/etc/hosts.deniedssh

Daniel Bye freebsd-questions at slightlystrange.org
Tue Jan 19 09:52:17 UTC 2010


On Tue, Jan 19, 2010 at 02:22:03AM +0200, Ed Jobs wrote:
> On Tuesday 19 January 2010 00:39, David Southwell wrote:
> > Examples from hosts.deniedssh
> > I seem to be on the receiving end of a concerted series of unsuccessful
> >  break in attacks on one of our systems. One small part of the attack 
> has 
> >  resulted in over 2000 entries in our hosts.deniedssh file in less than 1
> >  hour.
> > 
> > I would be interested in any comments on the small example shown 
> below and
> >  any advice.
> > 
> > Thanks in advance
> > 
> > David
> <snip>
> 
> 2k entries are too much indeed. 

Really?

wc -l /etc/hosts.deniedssh
12476 /etc/hosts.deniedssh

Unless you mean specifically that a couple thousand in an hour is a lot, 
which I'd agree with, but wouldn't necessarily worry about it.

> are you running ssh on port 22?
> if yes, (and your users are ok with it) you can change it to another port.

No, don't do that. Instead, consider using public key authentication and
disabling password authentication. There are also various settings you can
tweak to control the number of unsuccessful login attempts you are prepared
to tolerate from an address in a predefined interval. sshd_config(5) will
show you the way.
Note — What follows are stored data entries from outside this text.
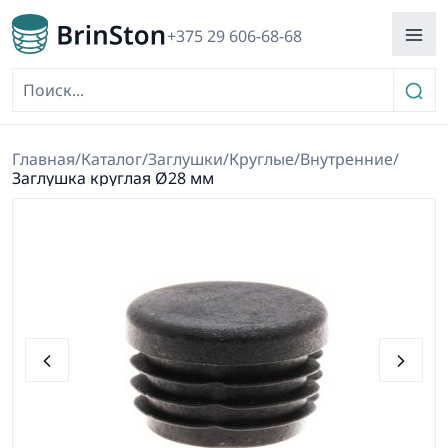
+375 29 606-68-68
Главная
/
Каталог
/
Заглушки
/
Круглые
/
Внутренние
/
Заглушка круглая Ø28 мм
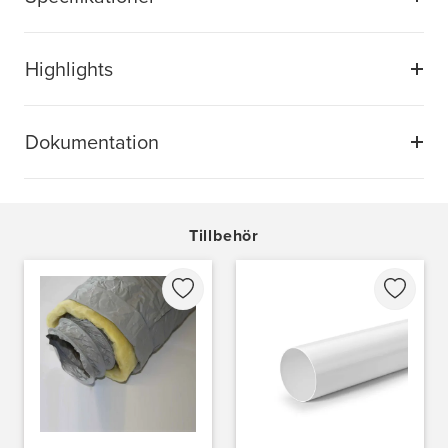
Highlights
Dokumentation
Tillbehör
Additionally, put all your permitted ssh users in a 
new group, and set the sshd config option AllowGroups.

Better yet, as others have suggested, filter with a firewall - if you 
use pf, you can leverage your /etc/hosts.deniedssh file by using it to
populate a pf table. You will need to configure DenyHosts to not resolve
ip addresses, and then you can put these in /etc/pf.conf:

table <denyhosts> persist file "/etc/hosts.deniedssh"

block in log quick on $ext_if from <denyhosts> to any

(Be sure to put these in suitable places. I don't have examples of using
ipf or ipfw, but I'm sure they can handle it just as well.)

DenyHosts provides a plugin system that allows you to run an arbitrary
command upon addition or purging of an address. I use it to reload my
pf <denyhosts> table so I can be reasonably sure that the firewall's 
opinion of whom to block is congruent with what DenyHosts thinks. A simple
`pfctl -t denyhosts -T reload -f /etc/hosts.deniedssh' should be sufficient
in either case, but you can get as fancy as you like.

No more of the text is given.